Named to the elite Super Six in volleyball, she earned a scholarship to Northwood University (now Keiser University) in West Palm Beach, earning MVP honors all four years. She then played the pro circuit before turning to coaching at FAU, taking over a beach volleyball program in 2014 that Nelson had begun only a year before.
It was during orientation that first year that the cancer was diagnosed.
“She had gone to her doctor nine months prior and told him she had a lump in her breast and he told her there was nothing to worry about,” Ken Hilgendorf said. “She trusted this doctor, and he basically took my daughter from me.”

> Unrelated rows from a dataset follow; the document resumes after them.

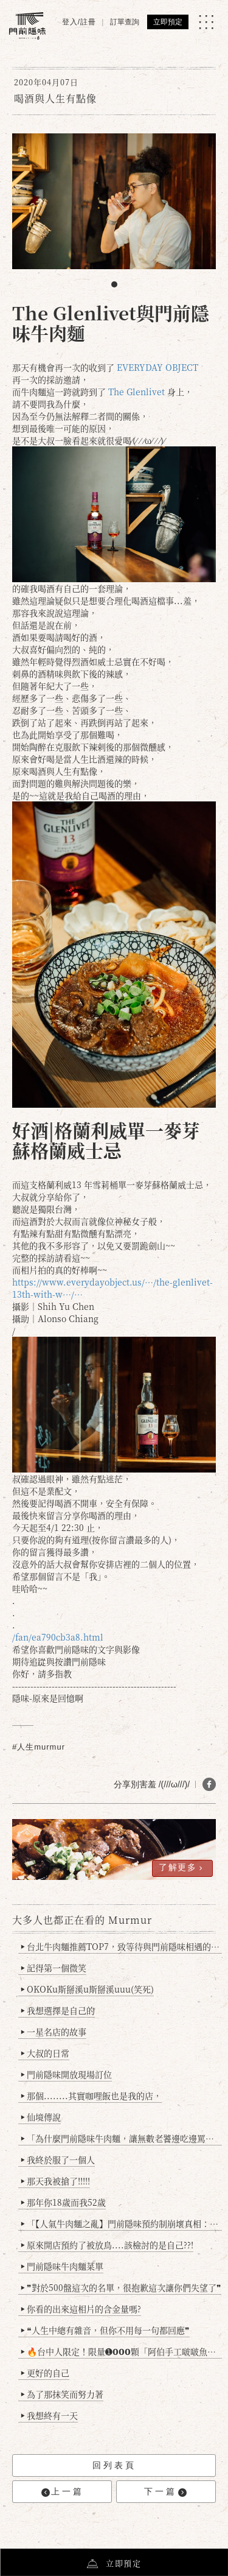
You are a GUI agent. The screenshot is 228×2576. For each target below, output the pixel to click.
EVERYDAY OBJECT (157, 367)
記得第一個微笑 (54, 1968)
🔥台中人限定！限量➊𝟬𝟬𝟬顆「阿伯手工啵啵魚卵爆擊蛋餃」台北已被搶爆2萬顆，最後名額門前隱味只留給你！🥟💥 (122, 2351)
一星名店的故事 (54, 2031)
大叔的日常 (45, 2053)
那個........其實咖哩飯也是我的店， (91, 2095)
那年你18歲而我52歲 (63, 2202)
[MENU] (206, 22)
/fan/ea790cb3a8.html (57, 1637)
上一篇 (62, 2491)
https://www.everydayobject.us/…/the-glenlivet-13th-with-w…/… (112, 1288)
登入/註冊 (79, 22)
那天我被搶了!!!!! (56, 2181)
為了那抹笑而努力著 (62, 2394)
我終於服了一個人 (58, 2159)
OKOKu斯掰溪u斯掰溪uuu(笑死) (87, 1989)
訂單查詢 (124, 22)
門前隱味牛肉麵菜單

Asked how she handled that news, he said, “Her oncologist said it perfectly. The reason why she loved coaching so much is she never identified herself as a patient or a victim. She just fought the fight.”
“Capri was one of those special people,” said Dave Stewart, next-door neighbor to her family on Hypoluxo Island and former Lantana mayor. “Very considerate, very caring, very ambitious.”
In a short time she built the FAU program into a powerhouse. The Lady Owls boasted four All-Americans during her tenure — including two last season, when they reached the 16-team NCAA Tournament and beat powerhouse Stanford before losing to eventual champion Southern Cal.
Her eight-year record was 128-86.
“The success they’ve had is unprecedented for any program here athletically,” White said, “and they also led the athletic department in team GPA. Just a very impressive group to be around.”
As the years passed and the hoped-for remedies failed to materialize, Mrs. Grotowski looked into dendritic cell treatment as a possible cure. Told her cancer was too far advanced for her to undergo the treatment in the U.S., she and her mom traveled to Cologne, Germany, for five weeks and had it done by the doctor who created it.
Mrs. Grotowski, who resided in Boynton Beach, leaves behind her husband, Steve, a former England Olympic volleyball player who was her assistant coach and is now head coach at FAU; along with son Cayd, 11, and daughter Kyah, 8, as well as her parents and older brother, Ken Jr.
FAU will hold a celebration of life to honor her from 1-3 p.m. on Sept. 11.
“She was an inspiration to all of us,” Fernanda Nelson said. “The way she handled the cancer, sometimes you wouldn’t remember she had it. She was just incredible.”